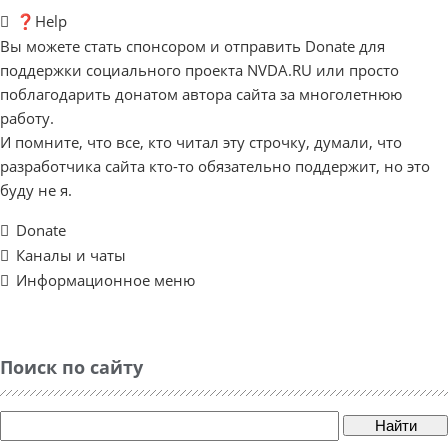
❓Help
Вы можете стать спонсором и отправить Donate для
поддержки социального проекта NVDA.RU или просто
поблагодарить донатом автора сайта за многолетнюю
работу.
И помните, что все, кто читал эту строчку, думали, что
разработчика сайта кто-то обязательно поддержит, но это
буду не я.
Donate
Каналы и чаты
Информационное меню
Поиск по сайту
Найти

▶ [What you will do]: Filtering the entries above by the word "сайта", copy each line that matches.

▶ [Task solution]:
поблагодарить донатом автора сайта за многолетнюю
разработчика сайта кто-то обязательно поддержит, но это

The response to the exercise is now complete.